Maka semua usaha untuk berbuat sesuatu pada kalung itu terlambat dan yang terjadi berikutnya tak ‘kan pernah kulupakan seumur hidupku. Kami menyerbu arena dengan semangat spartan. Tepuk tangan penonton bergemuruh. Pada awalnya kami menari bersukacita sesuai dengan skenario. Lalu kami, para sapi ini, mulai bergerakgerak aneh dan sedikit melenceng dari gerakan seharusnya karena kami diserang oleh rasa gatal yang luar biasa. Rasa gatal ini begitu dahsyat. Aku tak pernah merasakan gatal demikian hebat dan jelas berasal getah buah aren muda yang menjadi mata kalung kami. Pertama-tama rasanya panas, perih, lalu geli dan gatal sekali.
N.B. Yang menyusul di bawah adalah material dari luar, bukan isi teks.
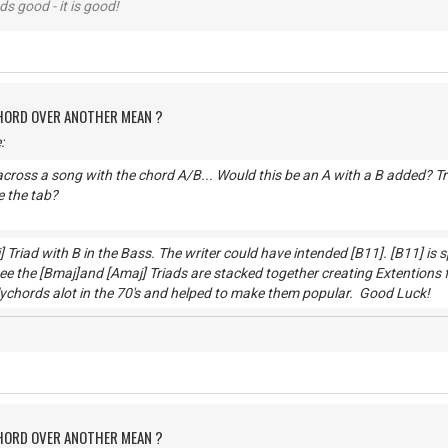
nds good - it is good!
CHORD OVER ANOTHER MEAN ?
:
cross a song with the chord A/B... Would this be an A with a B added? Trie
 the tab?
] Triad with B in the Bass. The writer could have intended [B11]. [B11] is
e the [Bmaj]and [Amaj] Triads are stacked together creating Extentions 
lychords alot in the 70's and helped to make them popular. Go
CHORD OVER ANOTHER MEAN ?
Jika digaruk bukannya sembuh tapi akan semakin menjadi-jadi, bertambah gatal dua kali lipat. Karena gerakan kami rancak dengan tangan mengibas-ngibas ke sana kemari maka getah aren itu menyebar ke seluruh tubuh. Sekarang seluruh tubuh kami dilanda gatal tak tertahankan.
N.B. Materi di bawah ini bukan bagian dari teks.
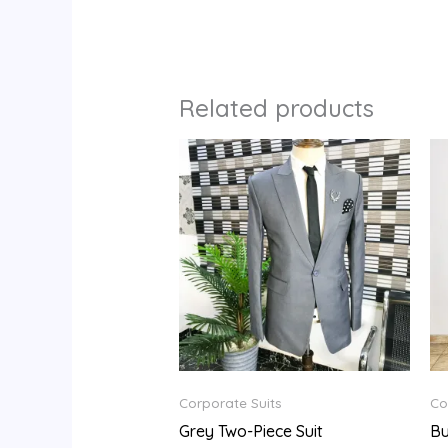
Related products
Corporate Suits
Co
Grey Two-Piece Suit
Bu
Kami berusaha tidak menggaruk-garuk karena hal itu akan merusak koreografi, kami bertekad mengalahkan Marching Band PN. Selain tu menggaruk hanya akan memperparah keadaan, maka kami bertahan dalam penderitaan. Satu-satunya cara mengalihkan siksaan gatal adalah dengan terus-menerus bergerak jumpalitan seperti orang lupa diri. Maka sekarang kami bergerak sendiri-sendiri tak terkendali seperti orang kesetanan. Kami berteriak-teriak, meraung, saling menanduk, saling menerkam, saling mencakar, merayap, berguling-guling di tanah, menggelepar-gelepar. Semua itu tak terdapat dalam skenario. Lintang komat-kamit tak jelas dan matanya memerah seperti buah saga. Trapani sama sekali menguap ketampanannya, wajah manisnya berubah menjadi wajah algojo yang sedang kalap. Sedangkan A Kiong menampar-nampar dirinya sendiri dengan keras seperti orang kesurupan. Telinganya seolah mengeluarkan asap dan wajahnya seperti kaleng biskuit Roma. Wajah kami memerah seperti terbakar api dan urat-urat lengan bertimbulan menahankan gatal. Kami bergerak demikian beringas, berjingkrak-jingkrak seperti sekaleng cacing yang dicurahkan di atas aspal yang panas mendidih.
Sebaliknya, melihat kami sangat menjiwai, para pemain tabla pun terbakar semangatnya. Mereka mempercepat tempo untuk mengikuti gerakan-gerakan liar kami. Kami menari dengan tenaga dua kali lipat dari latihan dan gerakan dua kali lebih cepat dari seharusnya. Kami seolah berkejaran dengan tabuhan tabla. Menimbulkan pemandangan yang menakjubkan. Bahkan orang Afrika sendiri tak pernah menari sehebat ini.